评估了 107 例子宫内膜样型子宫内膜癌(EEC)的福尔马林固定石蜡包埋组织样本,包括 60 例 IB 期和 47 例 IIIC 或 IVB 期病例。通过免疫组织化学检测 CD3 TILs、CD8 TILs、CD68 TAMs 和 CD163 TAMs,并通过半定量和定量方法评估其密度。分别评估肿瘤上皮细胞巢内的 TILs(E-TILs)和侵袭前缘基质内的 TILs(S-TILs)中的 CD3 和 CD8 细胞。“TIL 评分”定义为 CD3 E-TILs、CD3 S-TILs、CD8 E-TILs 和 CD8 S-TILs 的半定量评分之和。对于 TAMs,通过半定量和定量方法评估 CD68 和 CD163 细胞在侵袭边缘的面积。通过 Cox 单因素和多因素分析,检查 TILs 和 TAMs 在 IB 期和 IIIC/IVB 期 EEC 中的临床病理和预后意义。
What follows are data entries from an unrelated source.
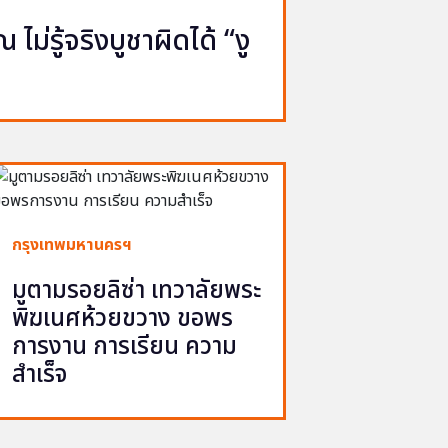
ไม่รู้จริงบูชาผิดได้ “งู
กรุงเทพมหานครฯ
มูตามรอยลิซ่า เทวาลัยพระ
พิฆเนศห้วยขวาง ขอพร
การงาน การเรียน ความ
สำเร็จ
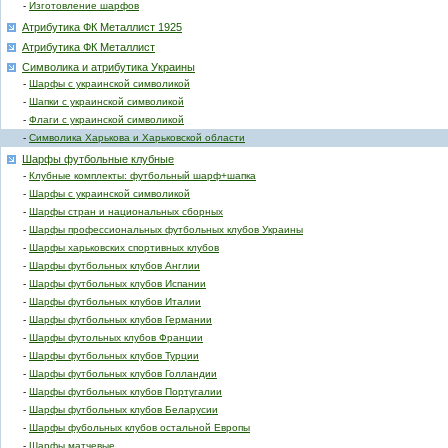
-
Изготовление шарфов
Атрибутика ФК Металлист 1925
Атрибутика ФК Металлист
Символика и атрибутика Украины
-
Шарфы с украинской символикой
-
Шапки с украинской символикой
-
Флаги с украинской символикой
-
Символика Харькова и Харьковской области
Шарфы футбольные клубные
-
Клубные комплекты: футбольный шарф+шапка
-
Шарфы с украинской символикой
-
Шарфы стран и национальных сборных
-
Шарфы профессиональных футбольных клубов Украины
-
Шарфы харьковских спортивных клубов
-
Шарфы футбольных клубов Англии
-
Шарфы футбольных клубов Испании
-
Шарфы футбольных клубов Италии
-
Шарфы футбольных клубов Германии
-
Шарфы футольных клубов Франции
-
Шарфы футбольных клубов Турции
-
Шарфы футбольных клубов Голландии
-
Шарфы футбольных клубов Португалии
-
Шарфы футбольных клубов Беларусии
-
Шарфы фубольных клубов остальной Европы
-
Шарфы матчевые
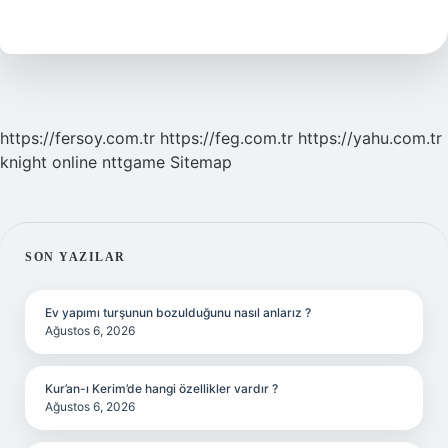
Demek
Türkçesi
https://fersoy.com.tr
https://feg.com.tr
https://yahu.com.tr
knight online
nttgame
Sitemap
SIDEBAR
SON YAZILAR
Ev yapımı turşunun bozulduğunu nasıl anlarız ?
Ağustos 6, 2026
Kur’an-ı Kerim’de hangi özellikler vardır ?
Ağustos 6, 2026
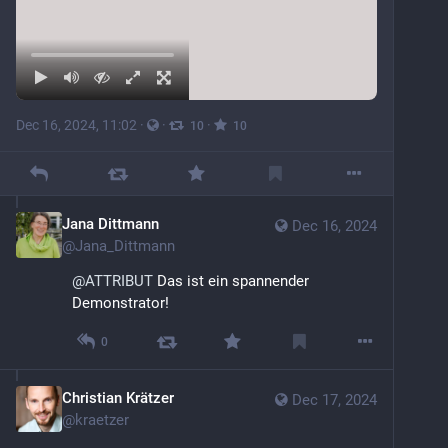
Dec 16, 2024, 11:02
·
·
·
10
10
Jana Dittmann
Dec 16, 2024
@
Jana_Dittmann
@
ATTRIBUT
 Das ist ein spannender 
Demonstrator!
0
Christian Krätzer
Dec 17, 2024
@
kraetzer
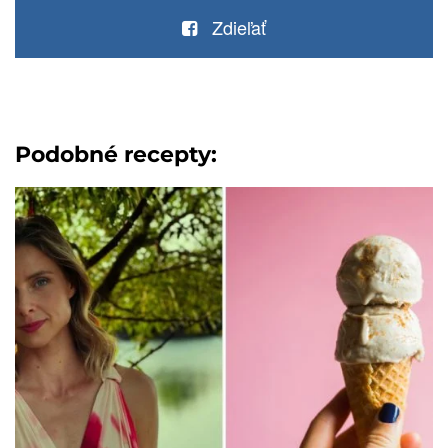
Zdieľať
Podobné recepty:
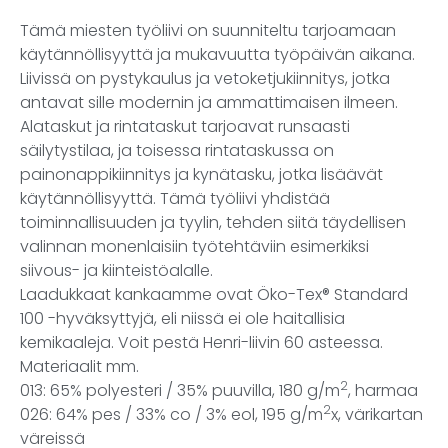
Tämä miesten työliivi on suunniteltu tarjoamaan
käytännöllisyyttä ja mukavuutta työpäivän aikana.
Liivissä on pystykaulus ja vetoketjukiinnitys, jotka
antavat sille modernin ja ammattimaisen ilmeen.
Alataskut ja rintataskut tarjoavat runsaasti
säilytystilaa, ja toisessa rintataskussa on
painonappikiinnitys ja kynätasku, jotka lisäävät
käytännöllisyyttä. Tämä työliivi yhdistää
toiminnallisuuden ja tyylin, tehden siitä täydellisen
valinnan monenlaisiin työtehtäviin esimerkiksi
siivous- ja kiinteistöalalle.
Laadukkaat kankaamme ovat Öko-Tex® Standard
100 -hyväksyttyjä, eli niissä ei ole haitallisia
kemikaaleja. Voit pestä Henri-liivin 60 asteessa.
Materiaalit mm.
2
013: 65% polyesteri / 35% puuvilla, 180 g/m
, harmaa
2
026: 64% pes / 33% co / 3% eol, 195 g/m
x, värikartan
väreissä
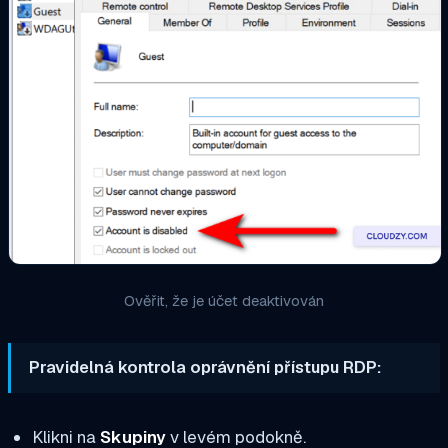
Ověřit, že je účet deaktivován
Pravidelná kontrola oprávnění přístupu RDP:
Klikni na
Skupiny
v levém podokně.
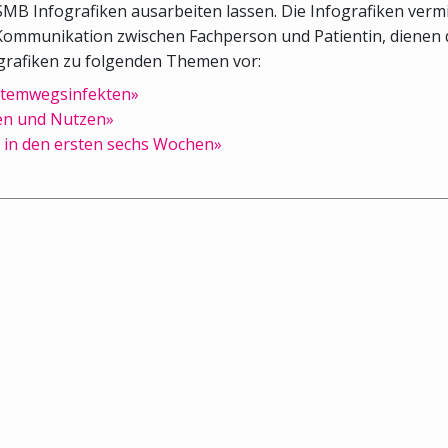
B Infografiken ausarbeiten lassen. Die Infografiken vermi
ie Kommunikation zwischen Fachperson und Patientin, dienen 
ografiken zu folgenden Themen vor:
 Atemwegsinfekten»
ken und Nutzen»
 in den ersten sechs Wochen»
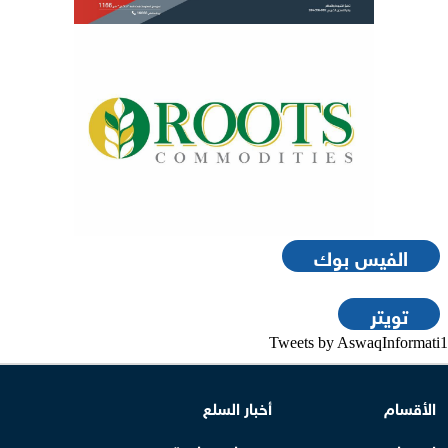
الفيس بوك
تويتر
Tweets by AswaqInformati1
الأقسام
أخبار السلع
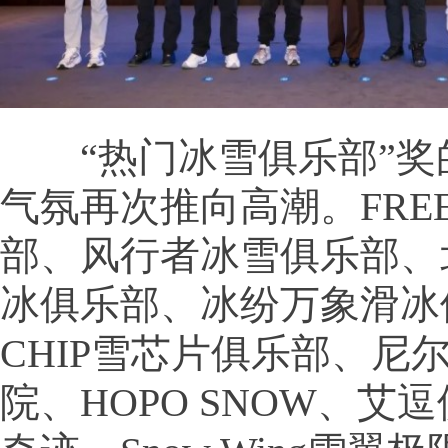
“热门冰雪俱乐部”奖
气氛再次推向高潮。FRE
部、风行者冰雪俱乐部、
冰俱乐部、冰纷万象滑冰
CHIP雪芯片俱乐部、尼
院、HOPO SNOW、艾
通过 Cox 单因素分析,半定量低 CD3 E-TILs、低 CD8 E-TILs 和低“TIL 评分”与 IB 期患者的预后不良显著相关(P=0.011、0.040 和 0.039)。同样,半定量(P=0.011 和 0.0051)和定量评估(P<0.0001 和 P=0.0015)低 CD3 E-TILs 和低 CD8 E-TILs,以及低“TIL 评分”(P=0.020)与 IIIC/IVB 期患者的预后不良显著相关。通过 Cox 多因素分析,半定量低 CD3 E-TILs 和低 CD8 E-TILs、低“TIL 评分”以及定量低 CD3 E-TILs 和低 CD8 E-TILs 是 IIIC/IVB 期的独立预后不良因素(P=0.0011、0.0053、0.012、<0.0001 和<0.0001)。CD68 或 CD163 TAMs 与任何患者的预后均无相关性。
E-TILs 的半定量和定量降低均与 EEC 早期和晚期患者的预后不良相关。特别是,CD3 E-TILs 和 CD8 E-TILs 是 EEC 患者潜在的有用预后标志物,与分期无关。